Indigenous peoples worldwide are experiencing elevated rates of type 2 diabetes and its complications. To better understand the disproportionate burden of diabetic end stage renal disease (ESRD) among Canadian First Nations people (FN), we examined prevalence, determinants, and co-morbidities of chronic kidney disease (CKD) within this population.
The 2007 Canadian FN Diabetes Clinical Management and Epidemiologic (CIRCLE) study conducted a cross-sectional national medical chart audit of 885 FN adults with type 2 diabetes to assess quality of diabetes care. In this sub-study, participants were divided by estimated glomerular filtration rate (eGFR in ml/min/1.73 m2), as well as by albuminuria level in those with eGFRs = > 60. Those with eGFRs = > 60 and negative albuminuria were considered to have normal/near normal kidney function (non-CKD). Using univariate and logistic regression analysis, they were compared with participants having eGFRs = > 60 plus albuminuria (CKD-alb) and with participants having eGFRs <60 (CKD-eGFR <60).
While 84.5% of total CIRCLE participants had eGFRs = > 60, almost 60% of the latter had CKD-alb. Of the 15.5% of total participants with CKD-eGFR <60, 80% had eGFRs 30–60 (Stage 3 CKD) but over 10% (1.6% of total participants) had ESRD. Independent determinants of CKD-alb were male gender and increasing diabetes duration, systolic BP, A1C and total cholesterol. These plus smoking rates also discriminated between FN with micro- and macro-albuminuria. Independent determinants of CKD-eGFR <60 were increasing age at diabetes diagnosis, diabetes duration, total cholesterol and systolic BP. However, participants with CKD-eGFR <60 also displayed a decreasing mean age of diabetes diagnosis as eGFR declined. Micro-vascular co-morbidities were significantly associated with CKD-alb but both micro- and macro-vascular co-morbidities were associated with CKD-eGFR <60. Only 35-40% of participants with CKD used insulin.

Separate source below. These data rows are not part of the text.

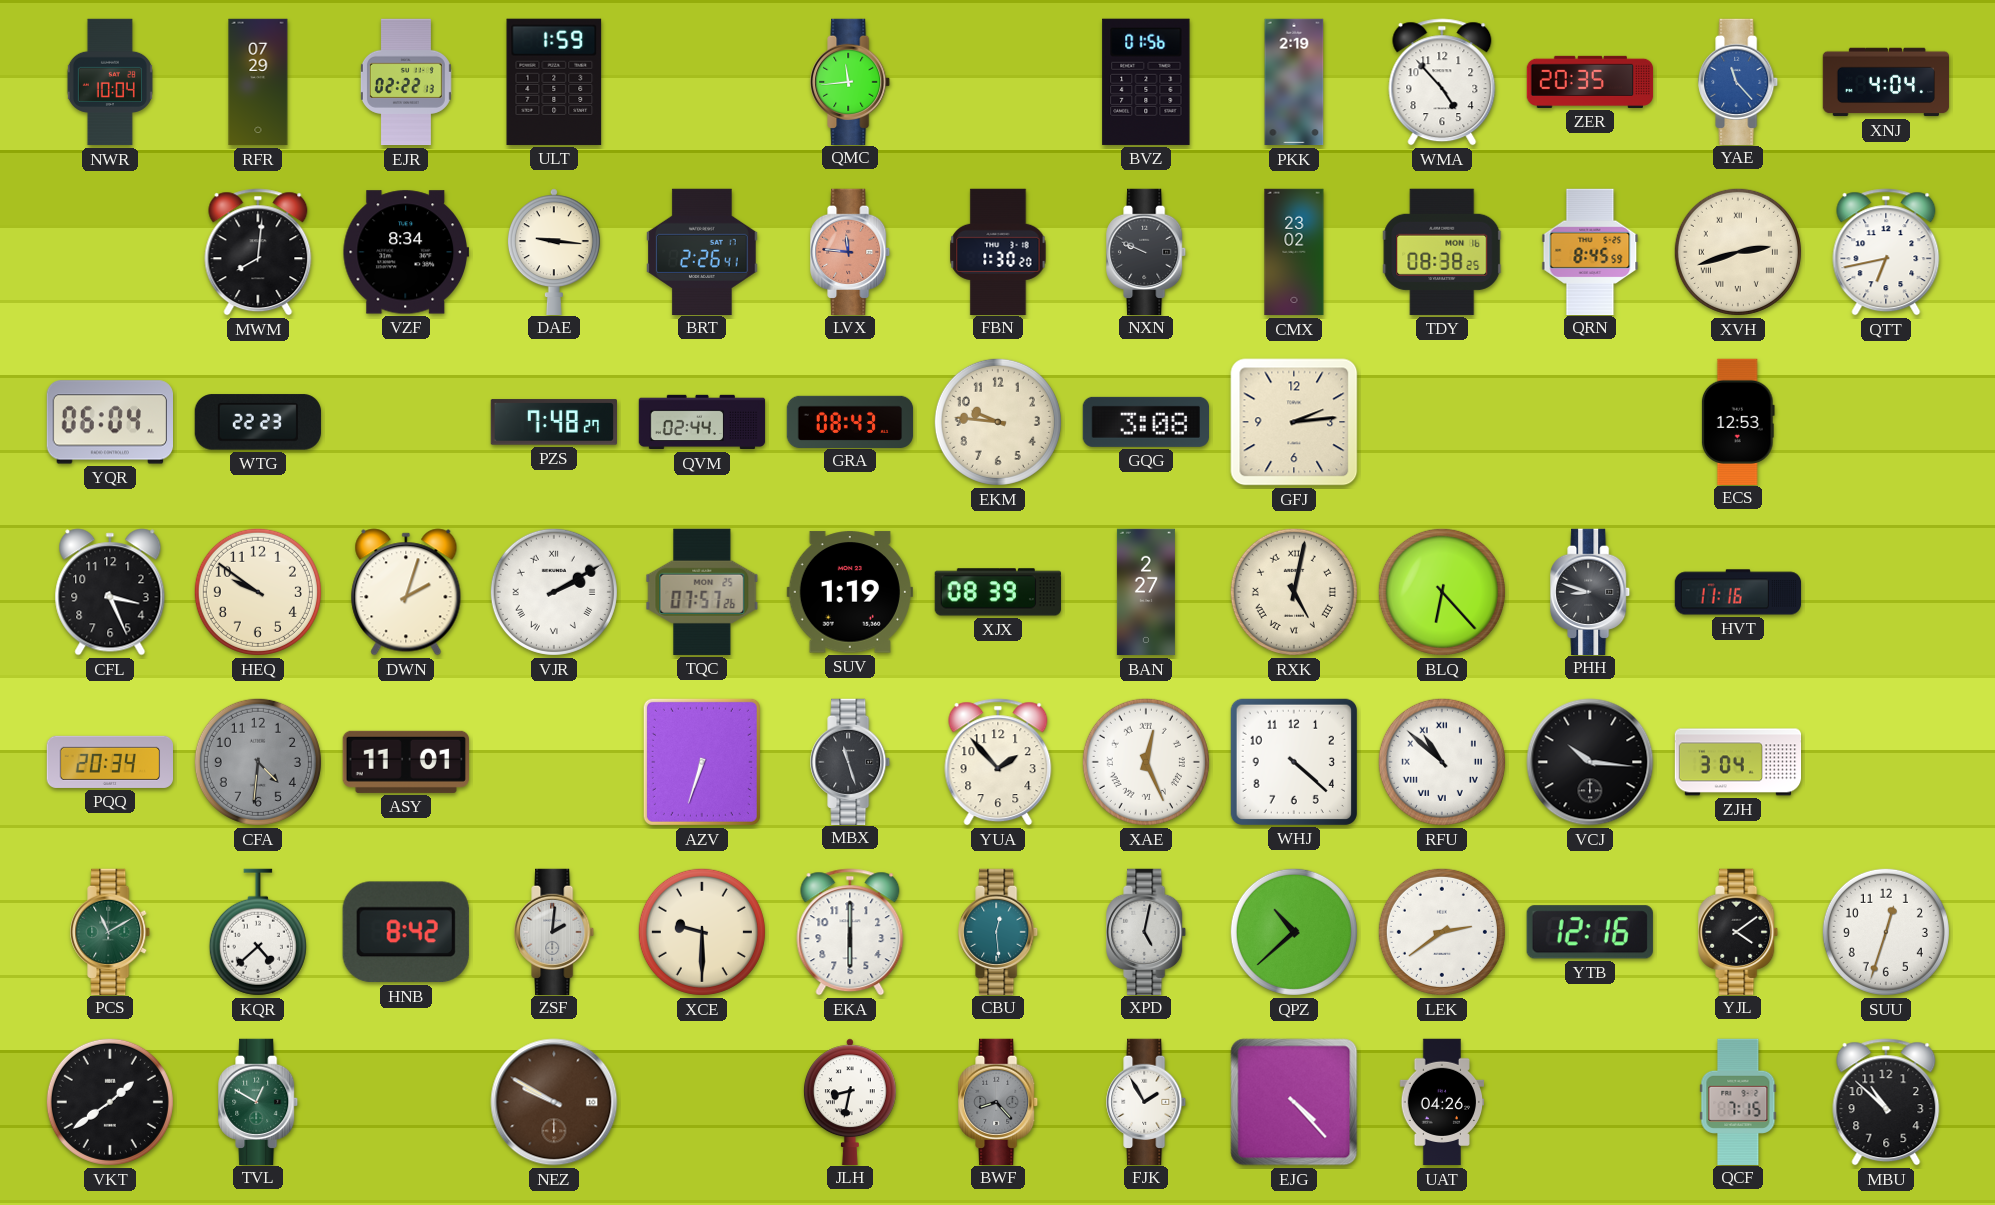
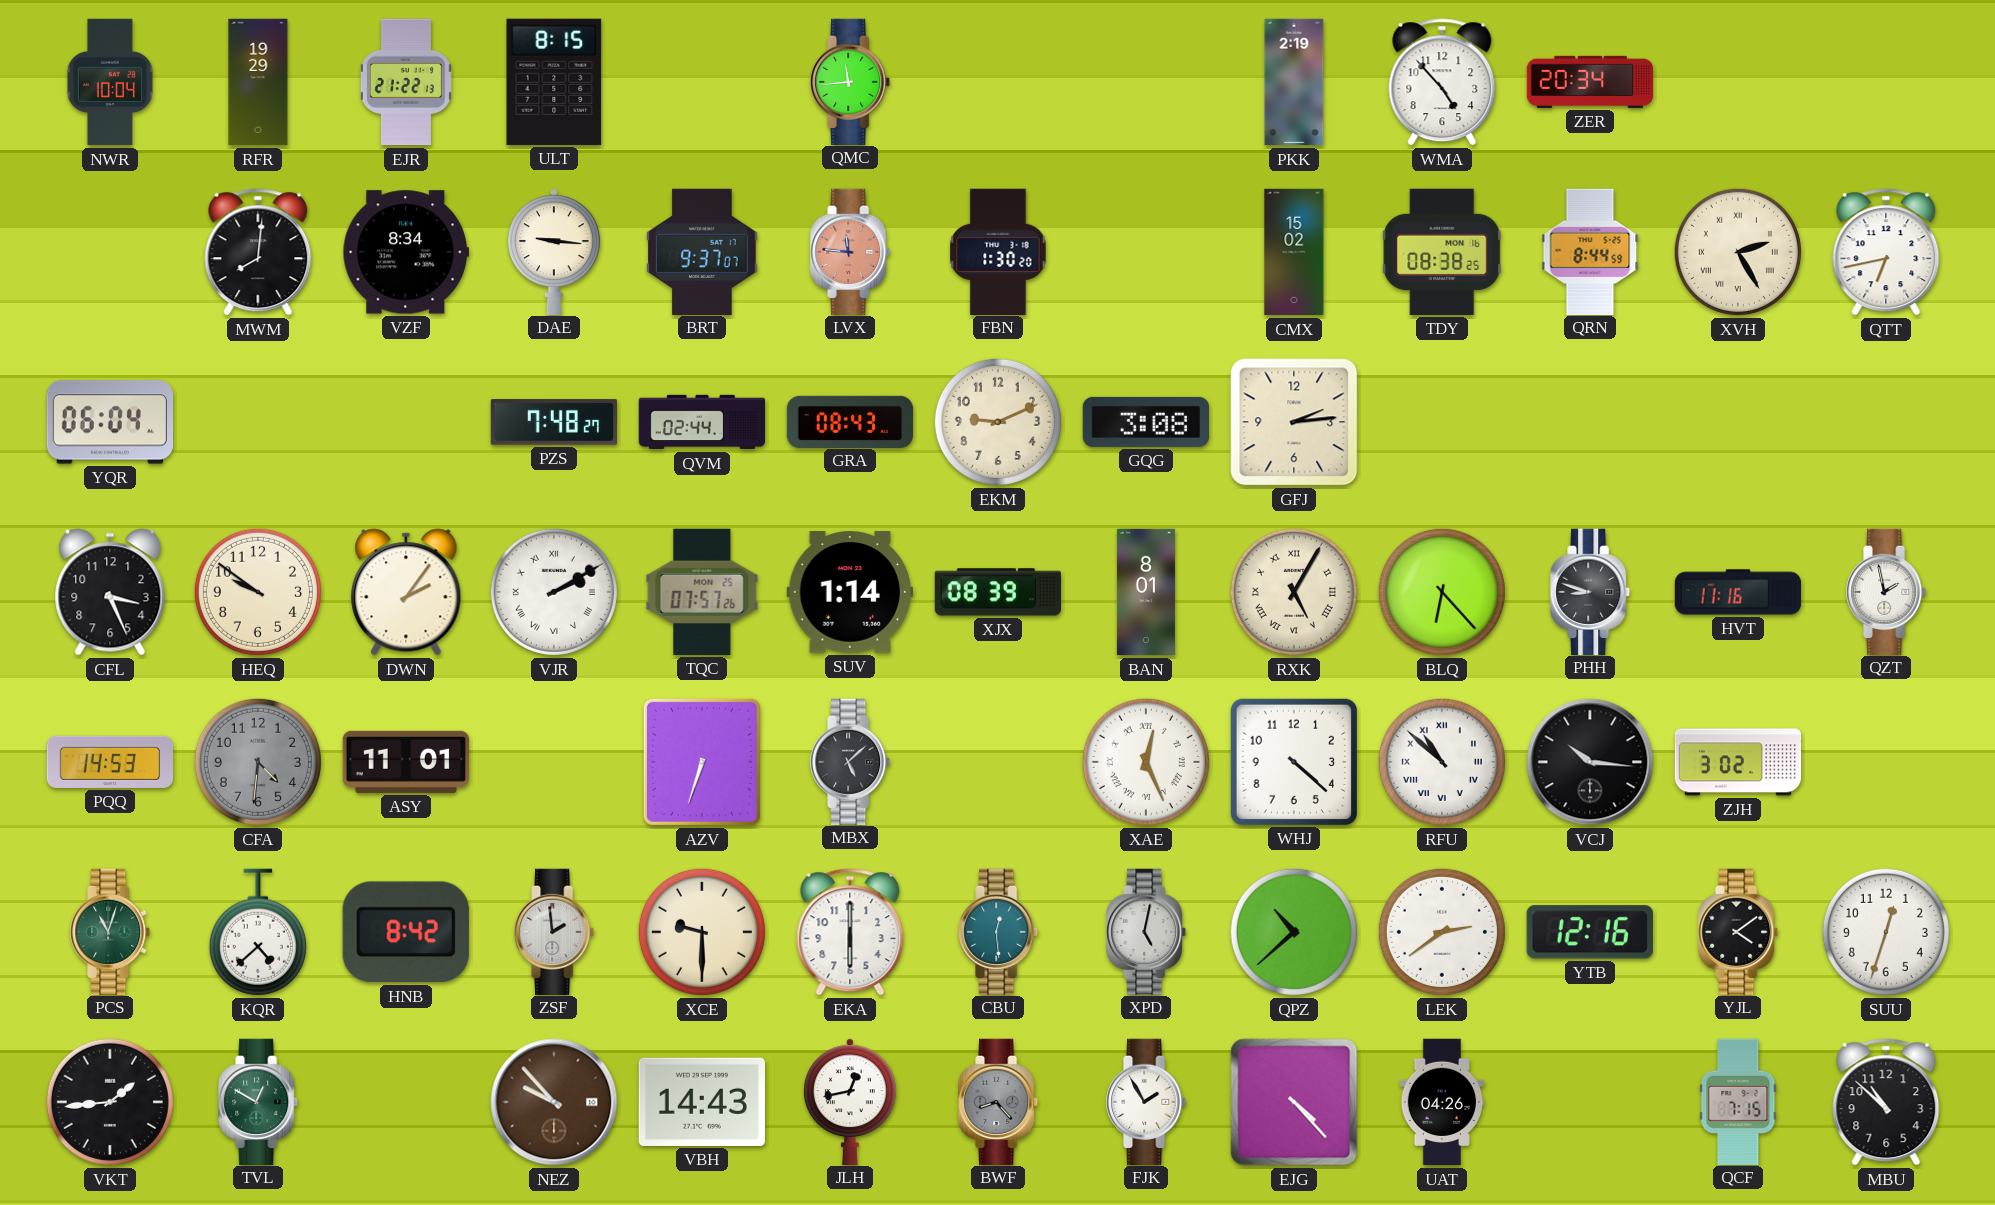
RFR: 07:29 -> 19:29
EJR: 02:22 -> 21:22
ULT: 1:59 -> 8:15
BVZ: 01:56 -> none
ZER: 20:35 -> 20:34
YAE: 11:23 -> none
XNJ: 4:04 -> none
BRT: 2:26 -> 9:37
NXN: 9:49 -> none
CMX: 23:02 -> 15:02
QRN: 8:45 -> 8:44
XVH: 2:42 -> 2:25
WTG: 22:23 -> none
EKM: 9:46 -> 9:11
ECS: 12:53 -> none
DWN: 2:03 -> 2:06
SUV: 1:19 -> 1:14
BAN: 2:27 -> 8:01
RXK: 5:02 -> 5:05
QZT: none -> 1:58
PQQ: 20:34 -> 14:53
MBX: 11:27 -> 5:08
YUA: 1:53 -> none
ZJH: 3:04 -> 3:02
PCS: 11:10 -> 11:03
ZSF: 2:01 -> 1:59
VKT: 1:39 -> 1:44
NEZ: 9:50 -> 9:53
VBH: none -> 14:43
JLH: 8:32 -> 12:43
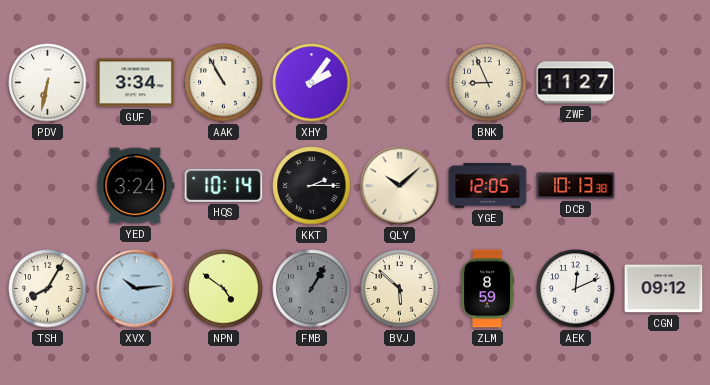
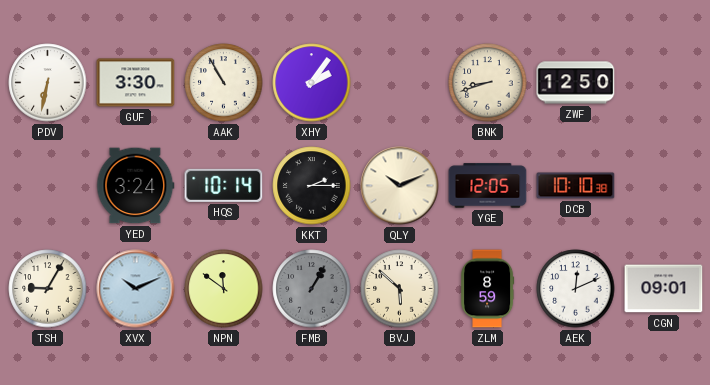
GUF: 3:34 -> 3:30
BNK: 8:56 -> 8:42
ZWF: 11:27 -> 12:50
QLY: 10:08 -> 10:11
DCB: 10:13 -> 10:10
TSH: 8:05 -> 9:05
XVX: 10:14 -> 10:11
NPN: 4:51 -> 11:51
CGN: 09:12 -> 09:01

High prevalences of CKD-alb and early CKD-eGFR <60 among diabetic FN were largely related to modifiable and treatable risk factors. However, an earlier age of diabetes diagnosis and longer duration of diabetes characterized those with ESRD. These findings suggest that a failure to meet current standards of diabetes care interacting with an age-related survival benefit contribute to the disproportionate burden of ESRD among FN and possibly other Indigenous peoples.